In such conventional arrangements, since the blade irons 15 are firmly secured or attached to the rotor cage 12 of the motor armature, by direct metal-to-metal contact, any vibration in the motor field or stator, or in the motor armature, or in the suspension bearings, will tend to be transmitted outwardly of the motor through the irons 15 and to the paddle blades 16 themselves, with the result that the blades may tend to act as radiators in effectively transmitting the vibration of the motor as objectional sound into the a room.
Vibration isolation is provided for the blades 16, in this invention, by the provision of a blade suspension and drive member in the form of a blade mount ring 25. The ring 25 has approximately the same diameter as the blade-mounting surface of the cage 12, and provides means by which the blade irons 15 may be directly attached to the ring, and further provides for the support of isolation means for coupling the ring 25 to the cage 12. The blade-mounting ring 25 is best shown in FIGS. 3 and 4, and is provided with a generally planar upper surface 26 and a generally planar lower surface 27. A plurality of tapped openings 28 are formed in the ring, which openings are adapted to receive the threaded fasteners 23, substantially in the same manner as the tapped openings 18 in the cage 12 formerly received these fasteners. The tapped openings 28 provide the means for retaining the mounting feet 20 of the blade irons 15 directly to the lower surface 27.
The lower surface 27 is interrupted with a plurality of arcuately spaced generally inwardly opening recesses 30. The recesses 30 are formed in the ring 25 inwardly from the inner periphery 32, and terminate inwardly of the outer periphery 33 to form an arcuate wall 34 which defines the back surface of the recess 30. Further, the recesses 30 extend from the lower face 27 less than the full thickness of the ring and thus leave a relatively thin section 35 of the ring, which section extends arcuately across the recess. There is further formed in the section 35 a semi-circular inwardly opening aperture or recess 38, which interrupts the inner periphery 32 at a relatively narrow throat 39, as shown in FIG. 4.
A plurality of elastomeric isolation means, in the form rubber grommets 40, are proportioned to be received substantially within the recesses 30 and particularly supported on the sections 35 within the semi-circular aperture 38. The grommets 40, as shown in FIG. 2, have a generally cubic shape. The grommets 40 are provided with an internal clearance opening 42 which extends axially therethrough, for the purpose of receiving a driving stud or fastener. The side walls of the grommet 40 are provided with opposed outwardly opening grooves 44 and 45, which grooves are proportioned to receive the sections 35 of the ring, at the opening 38, when the grommet is pressed into place and seated in the recess, as illustrated by the arrow 46 in FIG. 2. When the grommet is thus seated, a portion of the grommet extends below the section 35 into the recess 30, but the axial thickness of the grommet 40 is such that the portion which extends into the recesses, is fully contained within the recess.

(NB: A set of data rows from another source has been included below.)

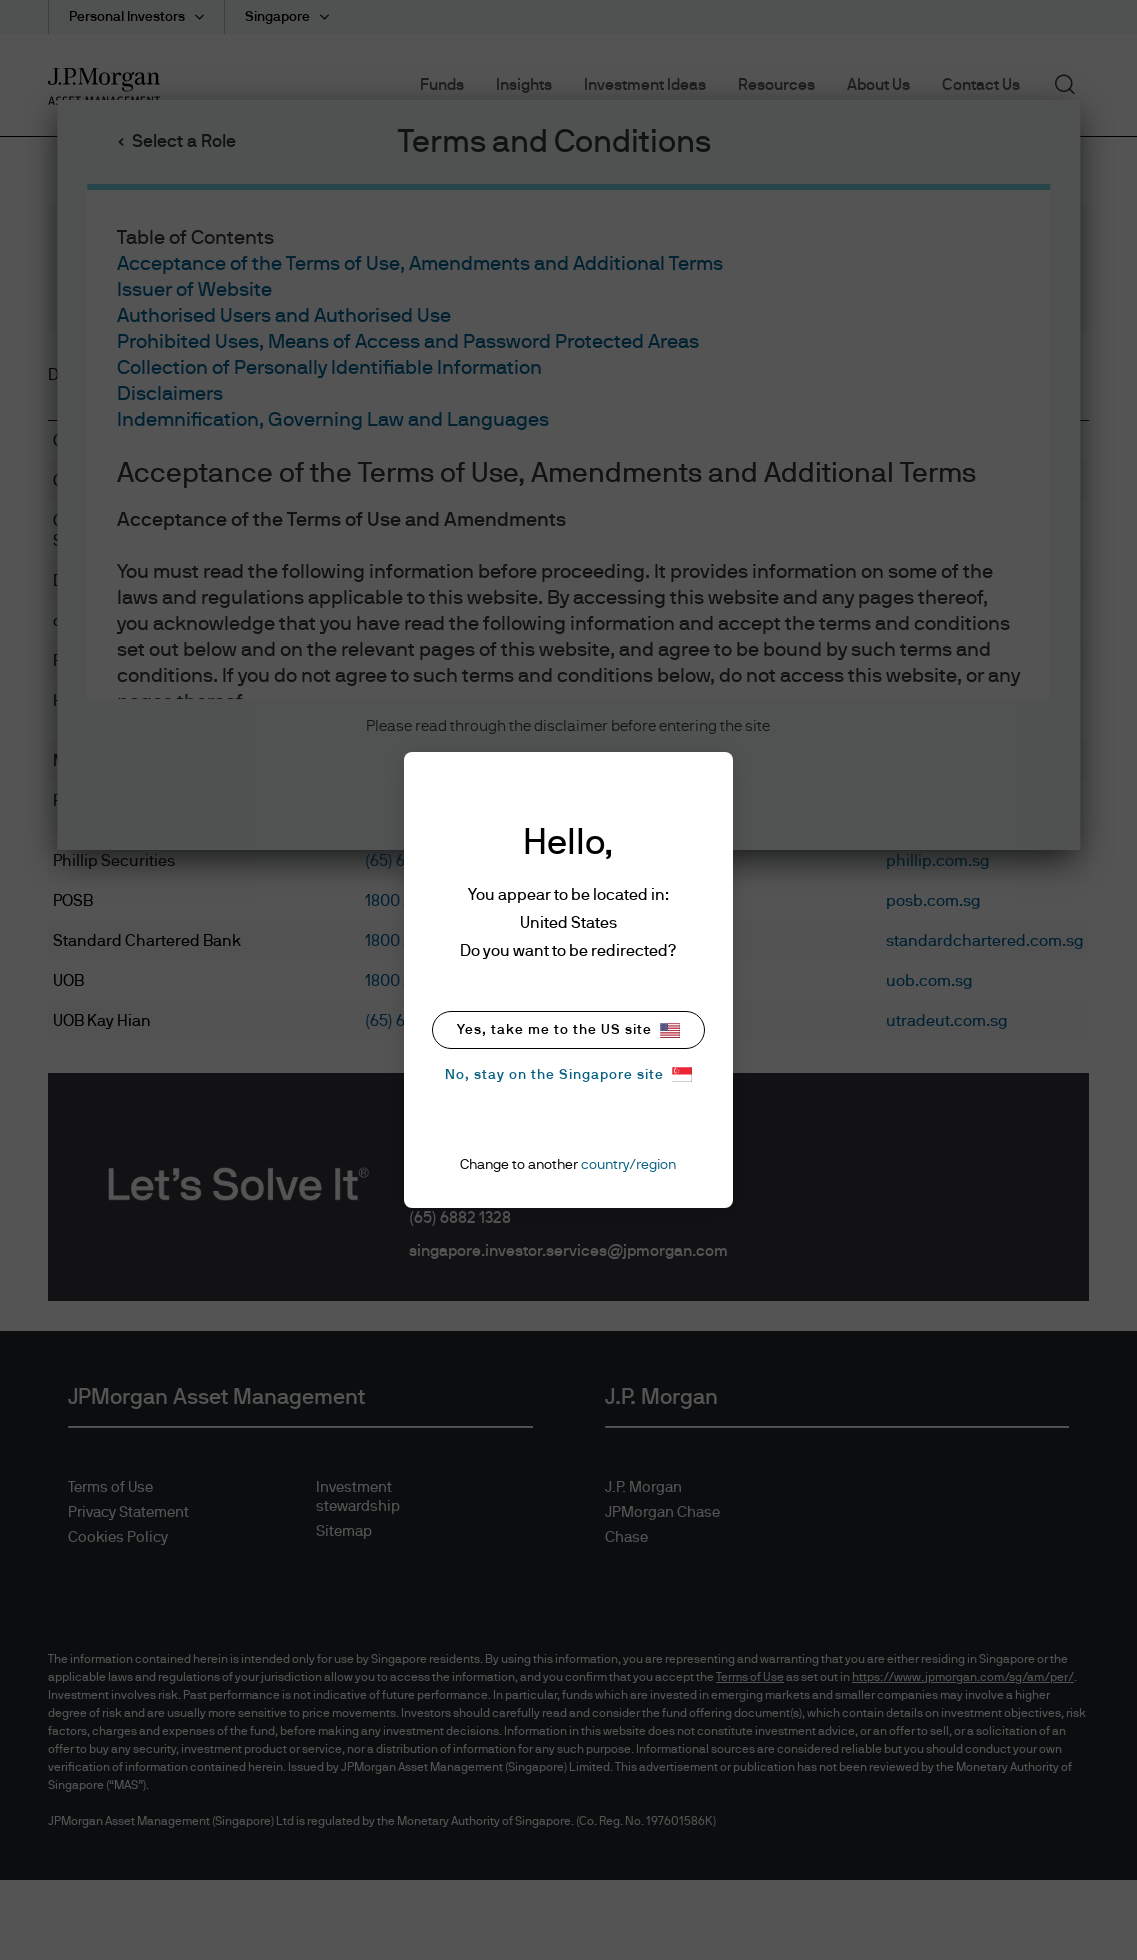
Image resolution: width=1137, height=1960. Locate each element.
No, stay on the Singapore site (568, 1074)
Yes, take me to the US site (568, 1030)
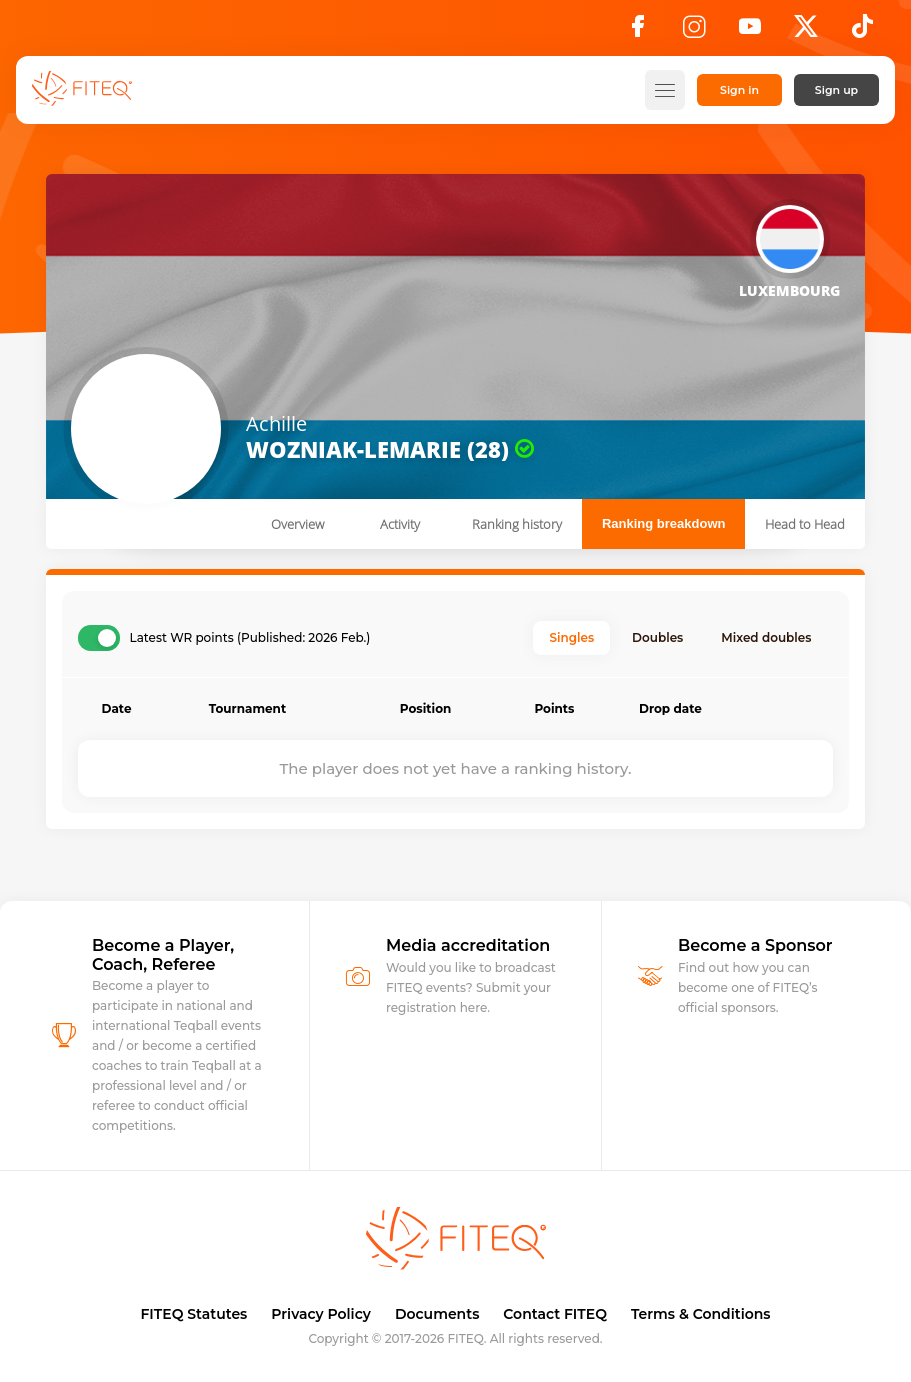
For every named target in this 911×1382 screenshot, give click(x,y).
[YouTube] (750, 32)
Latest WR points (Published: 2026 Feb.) (250, 638)
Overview (297, 524)
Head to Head (805, 524)
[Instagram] (694, 32)
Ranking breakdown (664, 523)
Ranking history (517, 524)
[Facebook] (638, 32)
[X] (806, 32)
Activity (400, 524)
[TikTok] (862, 32)
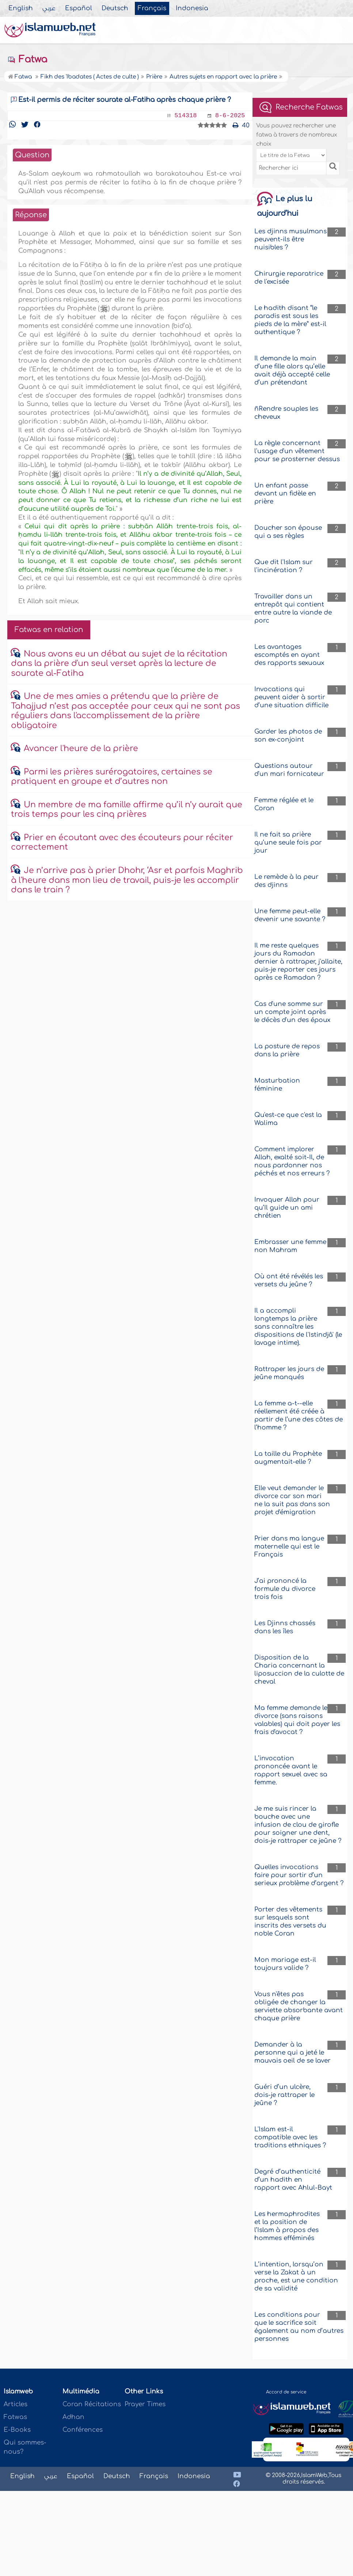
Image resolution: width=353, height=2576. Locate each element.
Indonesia (192, 8)
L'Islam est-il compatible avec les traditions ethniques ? (290, 2137)
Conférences (82, 2429)
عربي (49, 8)
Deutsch (115, 8)
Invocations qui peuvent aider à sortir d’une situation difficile (291, 697)
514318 (185, 115)
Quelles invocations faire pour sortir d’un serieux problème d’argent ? (298, 1875)
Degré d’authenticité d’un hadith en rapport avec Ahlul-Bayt (293, 2179)
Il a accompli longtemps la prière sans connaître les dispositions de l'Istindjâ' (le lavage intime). (298, 1326)
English (20, 8)
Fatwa (27, 59)
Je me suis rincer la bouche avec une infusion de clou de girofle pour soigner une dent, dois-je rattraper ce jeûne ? (297, 1824)
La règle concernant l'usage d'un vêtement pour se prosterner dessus (297, 451)
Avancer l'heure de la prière (81, 748)
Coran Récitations (91, 2404)
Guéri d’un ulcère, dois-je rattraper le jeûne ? (284, 2094)
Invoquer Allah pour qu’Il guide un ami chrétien (286, 1207)
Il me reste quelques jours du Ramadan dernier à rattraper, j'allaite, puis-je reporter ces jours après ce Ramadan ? (298, 961)
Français (152, 8)
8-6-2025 (230, 115)
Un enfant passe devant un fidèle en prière (285, 493)
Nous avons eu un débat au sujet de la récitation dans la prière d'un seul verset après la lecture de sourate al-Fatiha (119, 664)
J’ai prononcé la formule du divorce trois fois (284, 1588)
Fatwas (15, 2417)
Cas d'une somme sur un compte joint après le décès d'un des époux (292, 1011)
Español (78, 8)
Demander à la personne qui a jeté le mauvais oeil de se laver (292, 2052)
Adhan (73, 2417)
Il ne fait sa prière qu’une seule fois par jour (288, 842)
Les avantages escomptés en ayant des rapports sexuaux (289, 654)
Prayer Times (145, 2404)
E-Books (17, 2429)
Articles (15, 2404)
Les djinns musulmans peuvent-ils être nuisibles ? (290, 239)
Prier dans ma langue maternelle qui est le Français (289, 1546)
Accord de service (286, 2392)
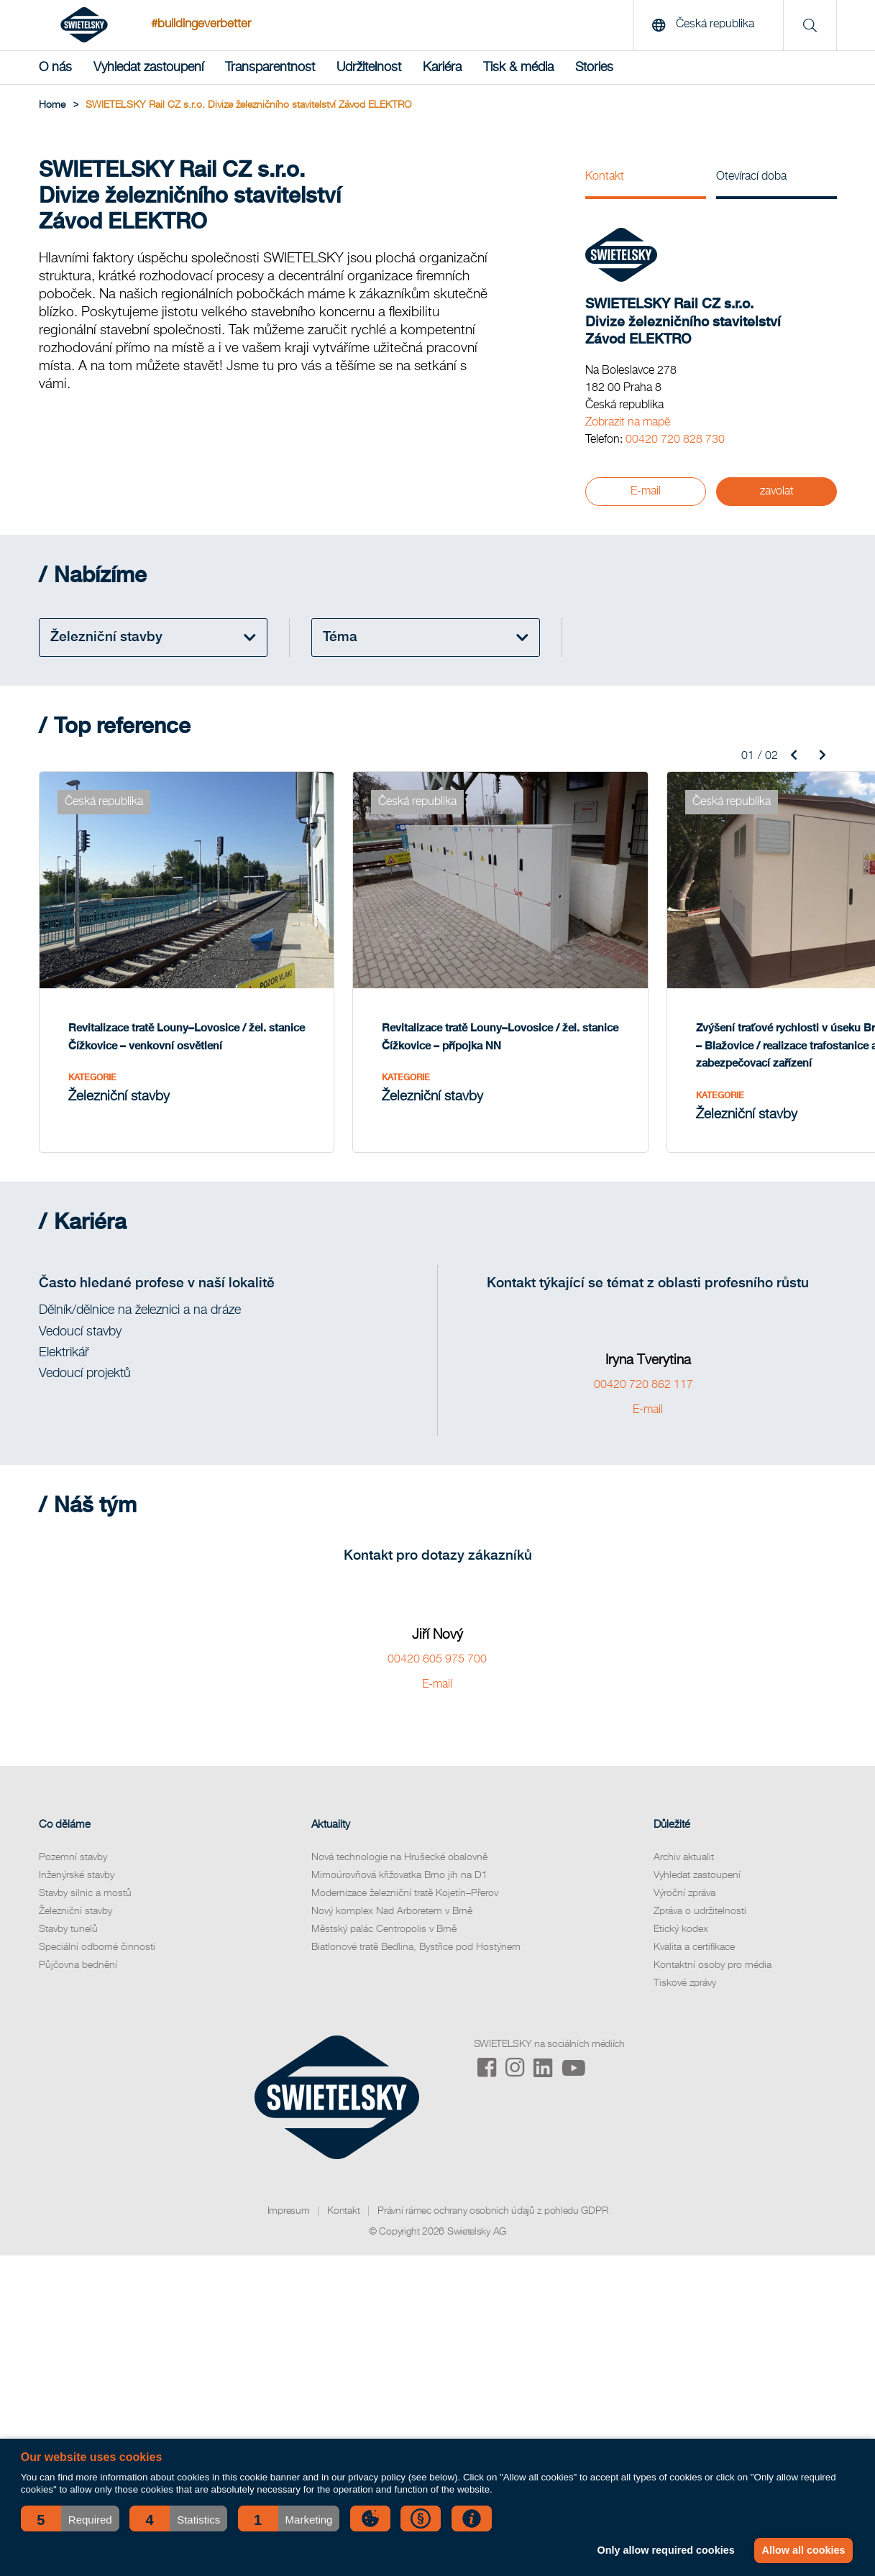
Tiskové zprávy (685, 1968)
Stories (594, 67)
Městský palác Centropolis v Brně (384, 1914)
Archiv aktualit (684, 1842)
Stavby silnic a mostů (85, 1878)
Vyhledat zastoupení (148, 67)
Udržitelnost (368, 67)
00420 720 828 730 (675, 440)
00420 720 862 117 (648, 1370)
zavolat (777, 491)
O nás (55, 67)
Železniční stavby (75, 1896)
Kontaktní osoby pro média (712, 1950)
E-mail (646, 491)
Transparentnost (270, 67)
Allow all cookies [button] (803, 2550)
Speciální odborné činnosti (97, 1932)
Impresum (288, 2196)
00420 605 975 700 (437, 1644)
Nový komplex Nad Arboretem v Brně (391, 1896)
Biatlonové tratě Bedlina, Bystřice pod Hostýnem (416, 1932)
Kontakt (604, 177)
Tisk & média (518, 67)
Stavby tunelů (68, 1914)
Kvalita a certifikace (694, 1932)
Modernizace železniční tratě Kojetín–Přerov (404, 1878)
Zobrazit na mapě (627, 422)
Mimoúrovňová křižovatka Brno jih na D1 (399, 1860)
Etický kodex (681, 1914)
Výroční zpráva (684, 1878)
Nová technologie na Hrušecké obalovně (399, 1842)
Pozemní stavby (73, 1842)
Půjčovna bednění (78, 1950)
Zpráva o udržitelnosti (700, 1896)
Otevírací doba (751, 177)
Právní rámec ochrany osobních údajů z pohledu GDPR (492, 2196)
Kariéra (442, 67)
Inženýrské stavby (76, 1860)
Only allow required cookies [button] (664, 2550)
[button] (70, 2518)
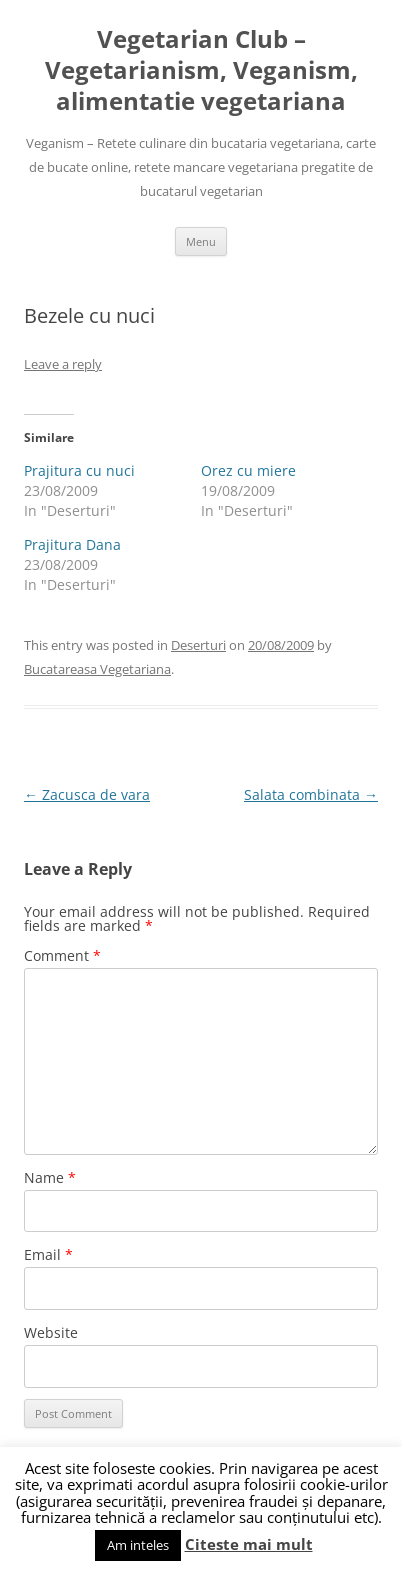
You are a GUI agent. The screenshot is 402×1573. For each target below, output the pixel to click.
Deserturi (198, 645)
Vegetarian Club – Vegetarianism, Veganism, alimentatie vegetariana (201, 70)
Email (48, 1254)
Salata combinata (311, 794)
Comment (62, 955)
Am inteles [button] (138, 1545)
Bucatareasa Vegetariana (97, 669)
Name (50, 1177)
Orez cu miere (248, 470)
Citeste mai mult (249, 1544)
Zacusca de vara (87, 794)
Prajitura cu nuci (79, 470)
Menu (201, 241)
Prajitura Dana (72, 544)
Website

Another portion of the grommet 40 extends above the planar upper surface 26, as best shown in FIG. 3, when the grommet is inserted. The radial outer surface of the grommet 40 is provided with a pair of protuberances 47 which in the seated position of the grommet engage the inside surface wall 34, and support and stabilize the grommet in this position, while the narrow throat or opening 39 tend to retain the grommet in place.
The opening 42 in the grommet is adapted to receive drive means in the form of threaded headed stud members 50. As best seen in FIG. 3, the stud members 50 are only partially threaded at their outer ends at 52. The threads are intended to be received in one of the openings 18 of the rotor cage 12. The stud members 50 extend into the rotor cage only to a predetermined depth defined by the depth of the threads 52, and when the same are inserted through the grommet openings 42, the blade-mounting drive ring 25 is suspended below the cage on the heads 51 of the studs 50. The grommets 40 are not drawn into direct contact with the cage but their upper surface is somewhat spaced from the cage as indicated by the space 53 in FIG. 3.
The grommets 40 provide means together with the stud members 50 for suspending the ring 25 from the rotor cage 12, with the blade irons and blades attached thereto, eliminating metal-to-metal contact. The blade iron feet 20 are secured to the lower surface 27 of the ring 25 in straddling relation to the recesses 30, as shown in FIG. 4. Accordingly, the blade irons effectively cover the recesses and provide an appearance which is not unlike the appearance of the ceiling fan in which the blade irons are attached directly to the rotor cage. Additionally, when the blade irons are in position, they effectively cap and cover the elastomeric fasteners including the threaded stud members 50 and thus tend to prevent inadvertent withdrawal or loss of these members in the event that a stud member becomes loosened in its threaded opening within the cage 12.
The entire weight of the fan blade and blade irons, together with the blade-iron mounting ring, is carried on the stud members 50 through the resilient coupling means defined by the grommets 40, accompanied by a slight deflection of the grommets. Enlarged head 51 is received adjacent the outer surface of the grommet 40, and thus the weight of the ring and blades normally is transmitted to the heads of the stud members, through the grommets. The ring 25 together with the captured grommets 40 is free to slide slightly up an down on the threaded stud members. The purpose of the slight axial freedom of movement is to provide full isolation of the ring 25 from the cage 12, as defined by the space 53 as shown in FIG. 3.
It will accordingly be seen that the invention provides an elastomeric attachment, free of any direct metal-to-metal contact, between the rotor cage 12 of a ceiling fan and the fan blades. Any vibrations in the cage or being transmitted by the cage will tend to be absorbed in the grommets 40, thereby effectively isolating the blades 16 from the effects of such direct transmission of vibration. It has been found that with a four bladed ceiling fan, four recesses 30 and accompanying slots 38, at 90° spacing, one for each blade iron, and four attaching studs have been sufficient. While in such an instance the cage 12 has normally been provided with eight tapped and threaded openings 18 for the blade irons, only four of these openings now come into use. Further the apparatus of the invention lends itself to retrofit to existing ceiling fans, merely by the removal of the fasteners 23 retaining the existing blade irons to the rotor cage, and the insertion of a ring 25 with grommets 40 in place, retained by the partially threaded drive studs or fasteners 50 through the opening within the grommets, so that the ring is in depending relation on the grommets beneath the cage. Thereafter the blade irons may readily be assembled to the ring 25 with the foot portion 20 bridging the recesses 30, to provide an elastomeric drive support which does not substantially alter or change the appearance of the ceiling fan.
While the form of apparatus herein described constitutes a preferred embodiment of this invention, it is to be understood that the invention is not limited to this precise form of apparatus, and that changes may be made therein without departing from the scope of the invention which is defined in the appended claims.